You might think that you’re keeping your personal data private by not granting certain permissions to apps when you first use them. However, researches discovered (via CNET) more than 1,000 Android apps that found ways to get around denied permissions allowing them to access location data and other personal user information. The International Computer Science Institute (ICSI) says that it found as many as 1,325 apps in the Google Play Store that collected this data from users who had denied them permission from doing so. The study was presented at PrivacyCon, hosted last month by the Federal Trade Commission (FTC).

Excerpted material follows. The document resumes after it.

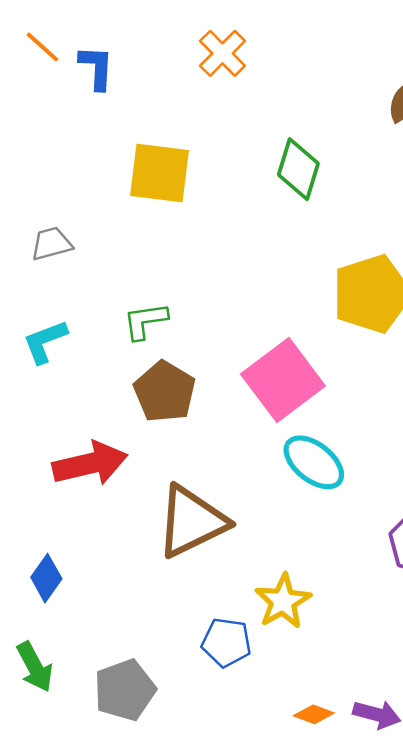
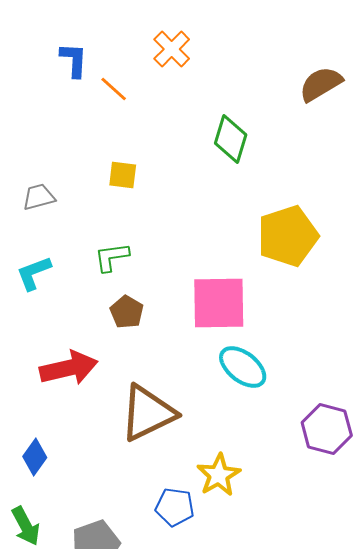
orange line: (42, 47) -> (114, 89), moved
yellow square: (159, 173) -> (123, 175), moved, size x0.6
pink square: (283, 380) -> (219, 303), turned 36
brown pentagon: (165, 392) -> (127, 312), size x0.7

The study took a look at 88,000 Android apps and investigated how they handled data when permissions were denied. What the study discovered was that as many as 1,325 apps had code written to take location data from metadata stored in photos and from Wi-Fi connections. Serge Egelman, director of usable security and privacy research at the ICSI, presented the data at the conference and said that Google was notified about this last September. The company said that it would address this issue with the release of Android Q, expected out later this quarter. Google will hide location information in photos from apps. It also will require apps that work with Wi-Fi to get permission to receive location data.

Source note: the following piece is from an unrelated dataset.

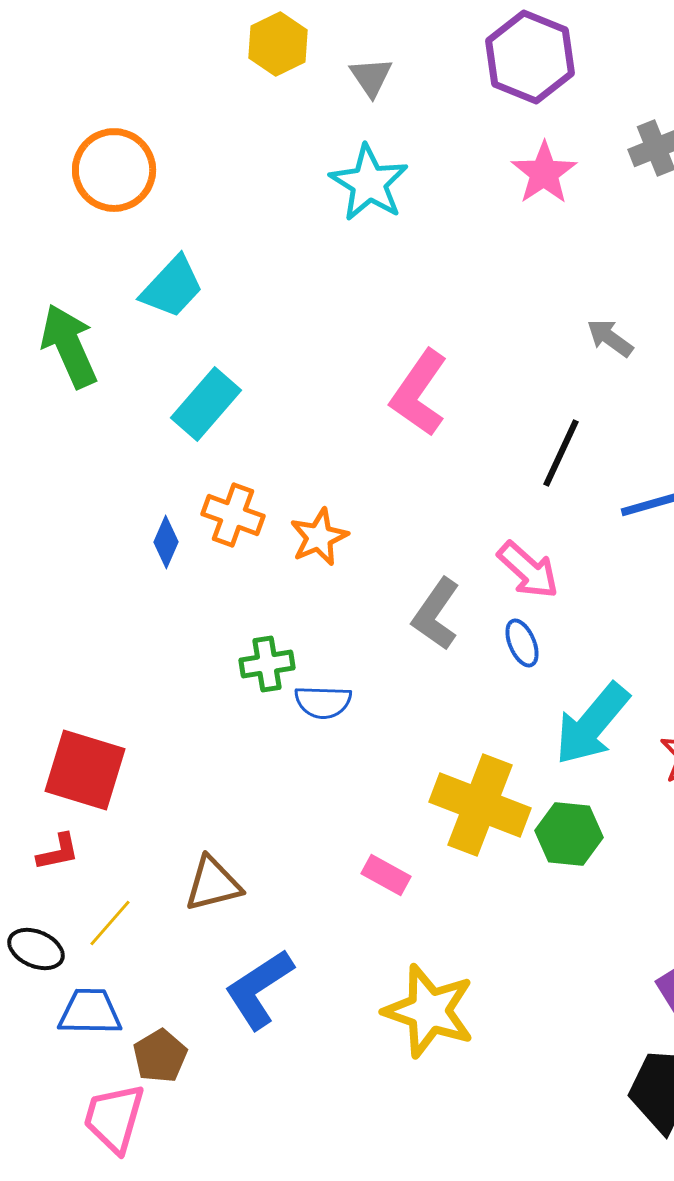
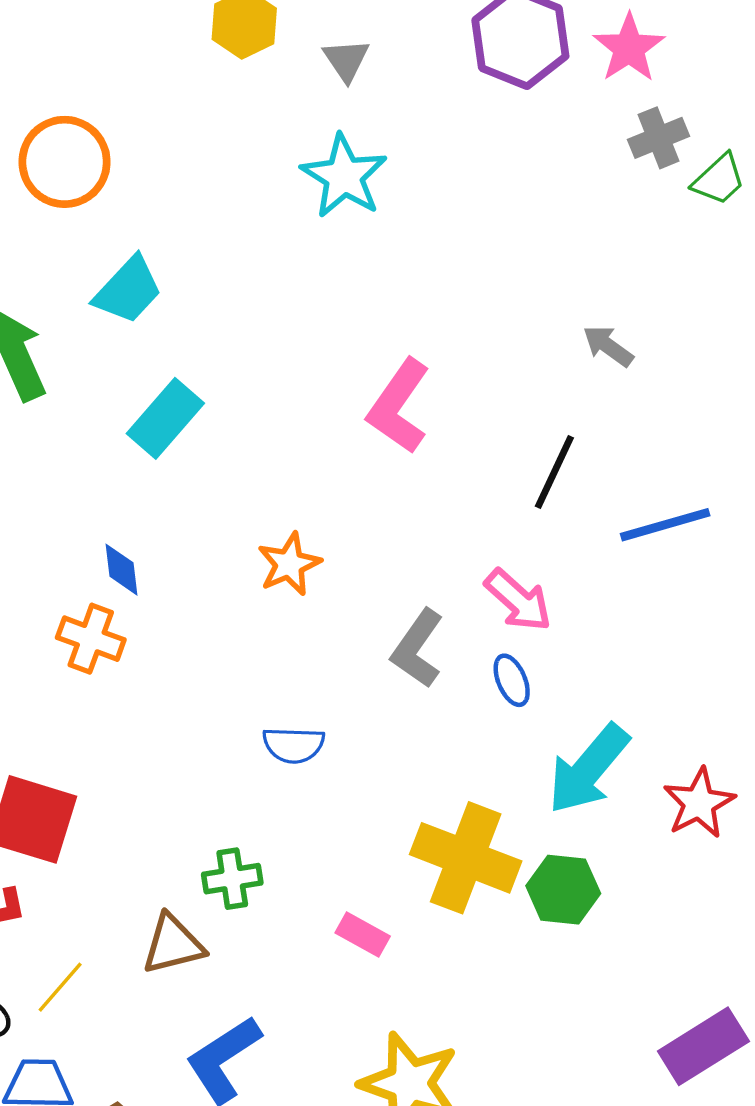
pink star: (544, 173) -> (629, 48), moved
orange cross: (233, 515) -> (91, 639), moved
blue diamond: (166, 542) -> (122, 570), turned -30
green cross: (267, 664) -> (232, 879), moved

“Fundamentally, consumers have very few tools and cues that they can use to reasonably control their privacy and make decisions about it. If app developers can just circumvent the system, then asking consumers for permission is relatively meaningless.”-Serge Egelman, director of usable security and privacy research, ICSI
Other apps scoop up personal information from other apps that have received permission to obtain it. The apps denied permission access the personal information from unprotected files on an SD card where it is stored by another app granted permission to collect it. While the report says that only 13 Android apps used this technique to steal personal data, these apps were installed over 17 million times and include Baidu’s Hong Kong Disneyland park app. 153 apps are capable of doing this including Samsung’s Health and Browser apps, which are installed on over 500 million devices. Among the personal data that can be stolen with this method is a handset’s unique IMEI number. Other apps connect to a user’s Wi-Fi network to steal location data. These apps obtain the MAC number that can identify the network adapter in Wi-Fi devices. The report notes that apps used as smart remote controls often do this even though there is no legitimate reason for them to have a user’s location data.

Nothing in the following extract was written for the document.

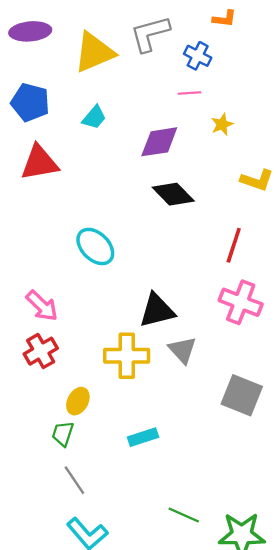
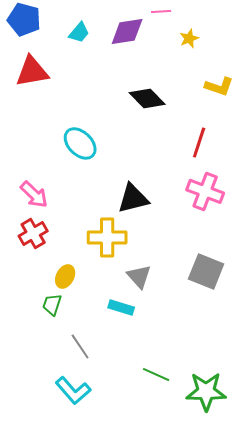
purple diamond: (159, 142) -> (127, 31), moved
gray triangle: (183, 350) -> (139, 276), moved
cyan rectangle: (143, 437) -> (121, 307), turned 35
gray line: (74, 480) -> (80, 346), moved

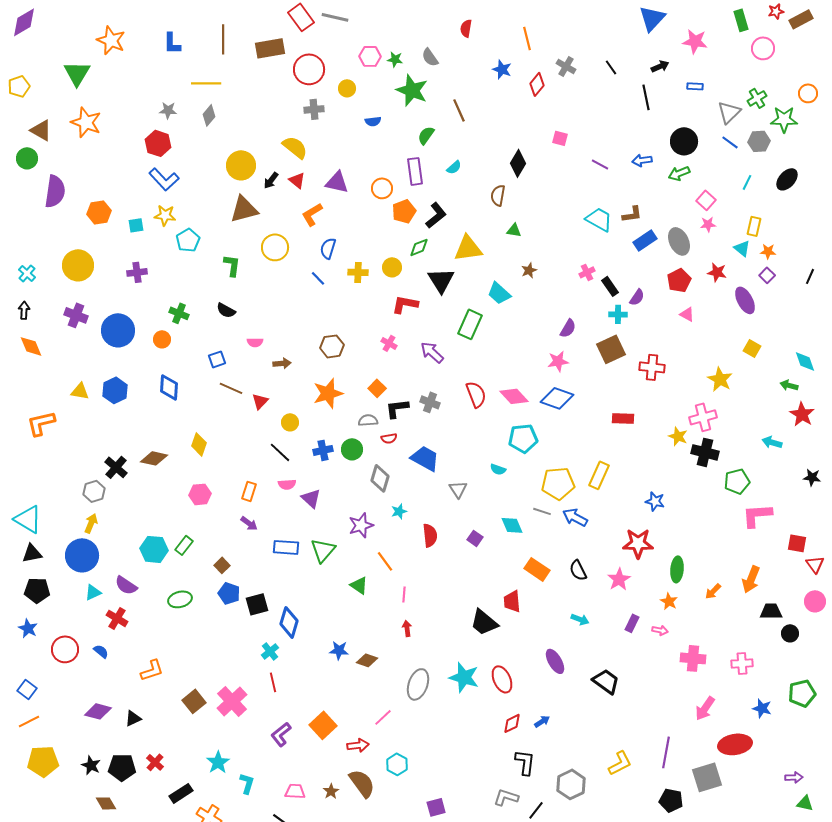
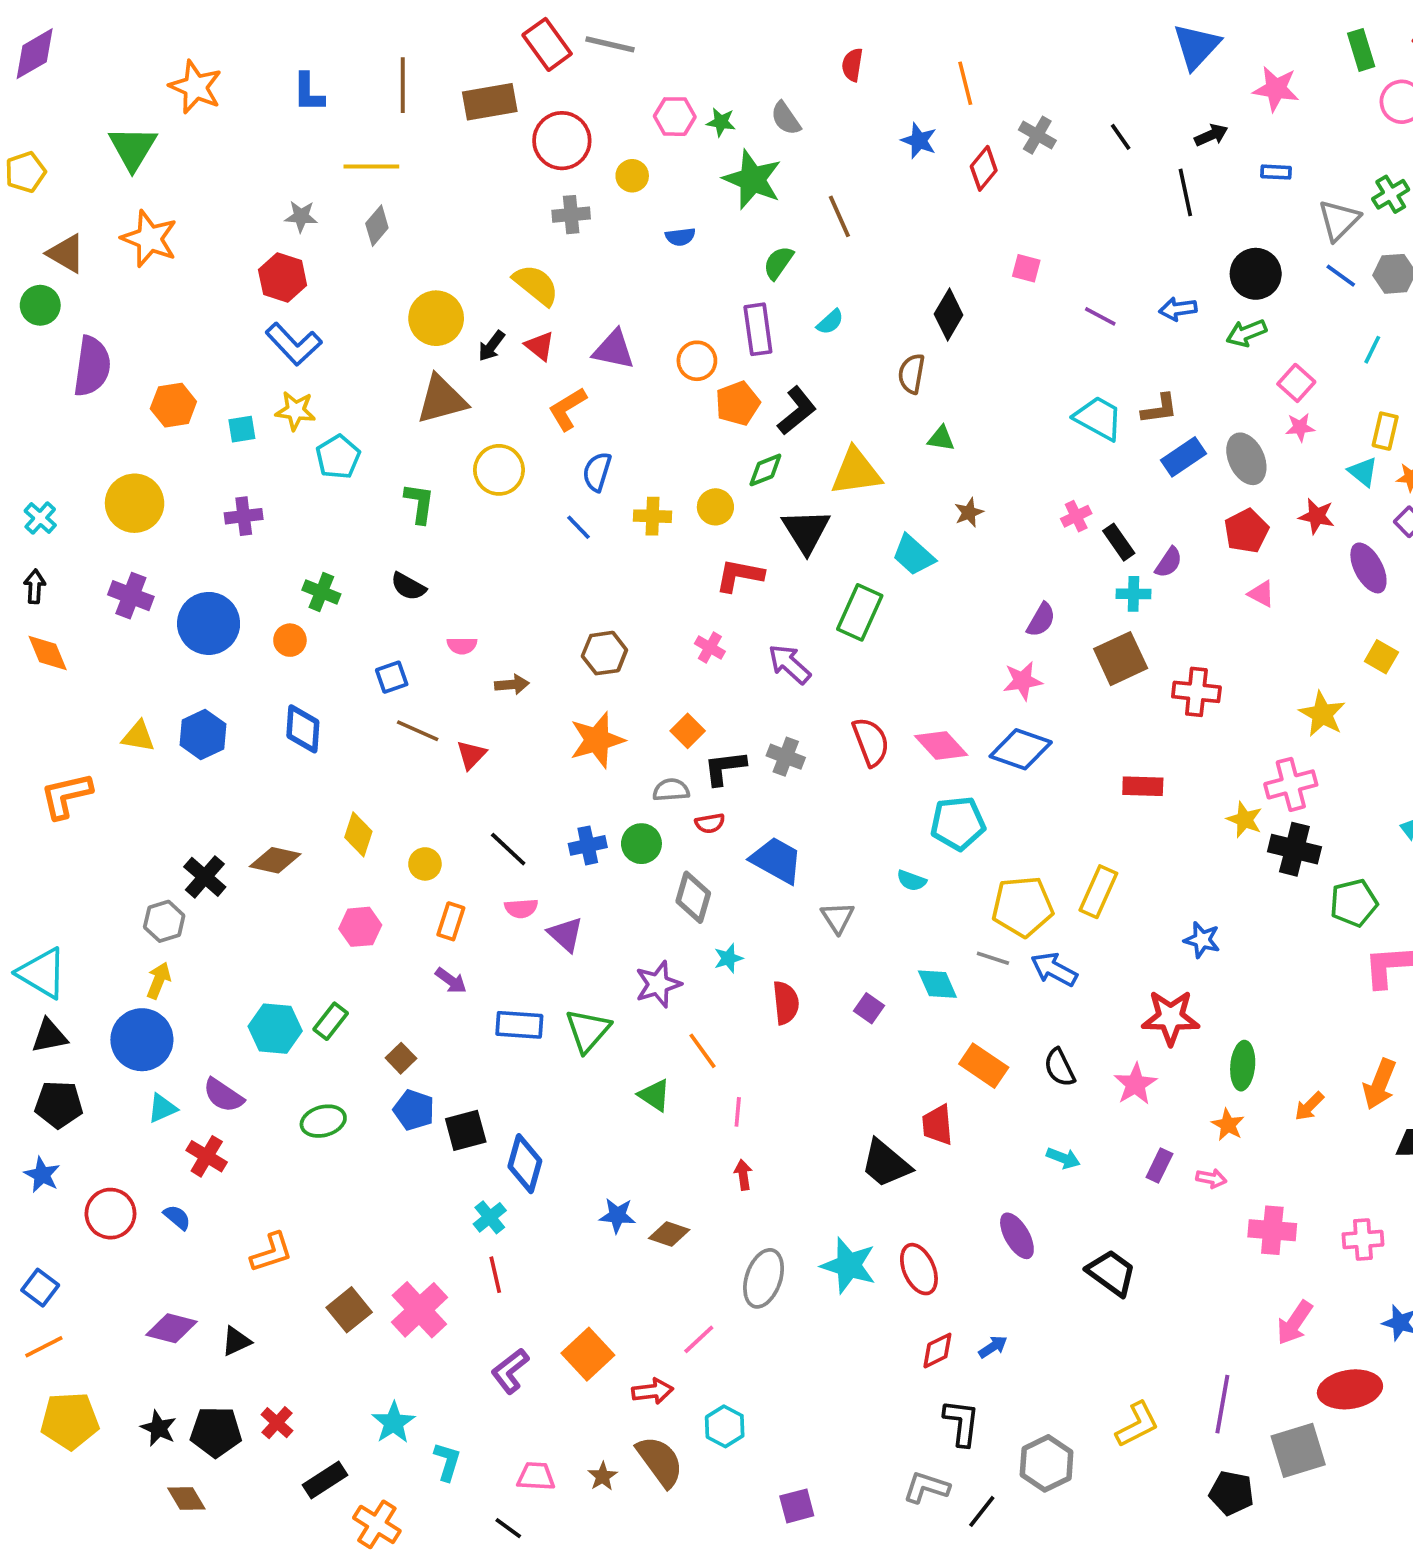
yellow circle: (290, 422) -> (425, 864), moved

The names of the 1,325 Android apps that steal personal data will be made public next month
As an example of how these workarounds are used in real life, the report noted that image publishing app Shutterfly took GPS coordinates from photos and sent that data to its servers even if the user didn’t grant the app permission to obtain his location data. A spokeswoman for the app denied this and said that it collects location data only with a user’s permission.
Egelman says that he will reveal the names of the 1,325 Android apps that collected personal data without permission. This will happen next month when he presents the report again, this time at the Usenix Security conference.